Throughout the last decade, queer people have seen unprecedented advancements in basic human rights and acceptance. However, there are still many misconceptions of the LGBTQ community, especially how it is portrayed in media.
One such issue is queerbaiting, which happens when companies and studios hint at or subtly include an LGBTQ character or theme in media, only to portray them as a villain, refuse to develop their personality, not give them screen time or even kill them off later in the show.
This is usually done for the purpose of gaining support and money from queer fans, who companies hope will watch the show to gain those precious few moments of relatability and representation in a character.
Those characters and stories can both positively and negatively impact LGBTQ viewers like economics sophomore Dylan Scifo.

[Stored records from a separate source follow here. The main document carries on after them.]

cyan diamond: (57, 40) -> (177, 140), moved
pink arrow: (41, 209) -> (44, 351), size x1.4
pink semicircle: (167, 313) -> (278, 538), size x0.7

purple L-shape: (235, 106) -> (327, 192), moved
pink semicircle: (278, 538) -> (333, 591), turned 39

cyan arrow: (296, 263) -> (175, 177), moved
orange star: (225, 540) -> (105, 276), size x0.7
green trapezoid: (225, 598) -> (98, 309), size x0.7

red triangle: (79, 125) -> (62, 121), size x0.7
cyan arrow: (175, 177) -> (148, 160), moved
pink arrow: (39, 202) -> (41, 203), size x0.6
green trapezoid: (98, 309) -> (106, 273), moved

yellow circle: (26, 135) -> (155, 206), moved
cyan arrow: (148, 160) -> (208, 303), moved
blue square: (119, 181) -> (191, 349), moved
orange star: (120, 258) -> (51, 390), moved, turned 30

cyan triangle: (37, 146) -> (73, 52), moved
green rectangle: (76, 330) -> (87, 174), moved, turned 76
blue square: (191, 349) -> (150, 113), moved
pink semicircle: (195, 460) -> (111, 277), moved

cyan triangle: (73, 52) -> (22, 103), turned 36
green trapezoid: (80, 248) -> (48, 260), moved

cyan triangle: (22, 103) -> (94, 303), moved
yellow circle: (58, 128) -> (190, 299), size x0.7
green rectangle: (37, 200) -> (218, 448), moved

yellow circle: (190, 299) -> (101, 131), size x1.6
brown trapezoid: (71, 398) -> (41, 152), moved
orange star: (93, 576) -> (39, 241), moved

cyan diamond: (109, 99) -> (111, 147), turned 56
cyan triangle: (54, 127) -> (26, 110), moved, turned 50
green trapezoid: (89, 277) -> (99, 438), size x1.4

“Queerbaiting sets up queer people for disappointment,” they said. “[It] implies that queer people are more useful to get views rather than being used to share stories and be represented.”
In recent years, companies have used the queer community as an untapped demographic.
From slapping a rainbow on a product to momentarily showing a supposedly gay character on screen, the bare minimum has been all queer audiences could get for years.
Marketing sophomore Mike Messina was part of that audience.
“A lot of TV shows that I grew up watching didn't really have a lot of characters that were LGBT or very open about it,” he said. “And if there were, it was very, very subtle.”
One character he remembers counting as “representation” was Sharpay Evans’ (Ashley Tisdale) brother Ryan Evans (Lucas Grabeel) from "High School Musical," despite the franchise never confirming the character’s sexuality.
“But there was never really any storyline that he had. It was just, he was allowed to sit there constantly,” Messina said. “But it was just obvious that we knew who he was and what he was about.”
Many queer people feel insecure and alone growing up, nursing senior Rachael Thompson said, which is how queerbaiting affects them on a deeper level than just ruining a show or movie.
“I think it's super important from a young age to see that it's okay to be yourself and that there's other people like you,” Thompson said. “Seeing that positive representation in media can help boost your self esteem as a queer person.”
She said she wishes she’d seen that representation while growing up but is happy that it’s become more available for the next generation.
“I really didn't see anything positive in the media [until] I was probably, like, in my later years of high school,” Thompson said. “Now I see kids seeing more in the media, and they're super excited to see it. And I'm super happy that they have that now, but like, it would have been cool to also have it whenever I was growing up.”
Like Thompson, Messina said having a show with a character he could relate to would have helped him feel less alone as a child. Now that he’s older, the effects of queerbaiting run far deeper than just underdeveloped characters in a show.
“The problem is that these companies try to appeal to the gay community so that they can get more of what they want out of [us],” Messina said. “On the flip side, they probably don't support or donate anything to organizations that go to our community. And it's very disheartening, because it's almost like you're using us as props.”
Like anyone else, queer people want to feel heard and see people on screen who they can relate to, Messina said. For media that actually represents queer people as real people, he recommended "Pretty Little Liars" or "Love, Simon (2018)."
Thompson said the TV show "One Day at a Time" means a lot to her because it casually represents queer characters instead of promoting stereotypes.
“It was just very, like, nonchalant and not aggressively trying to make it seem like they were adding something,” she said. “It was just so nice to see it as a general concept.”
Many times queer characters are added for shock value, Messina said, and they aren’t true to most queer people’s everyday life. When a show includes casual representation, it shows that queer people are just as human as non-queer people.
“We're alive and we're breathing, and people honestly just need to know about who we are and what we're like,” Messina said. “We're here, and we're not going anywhere.”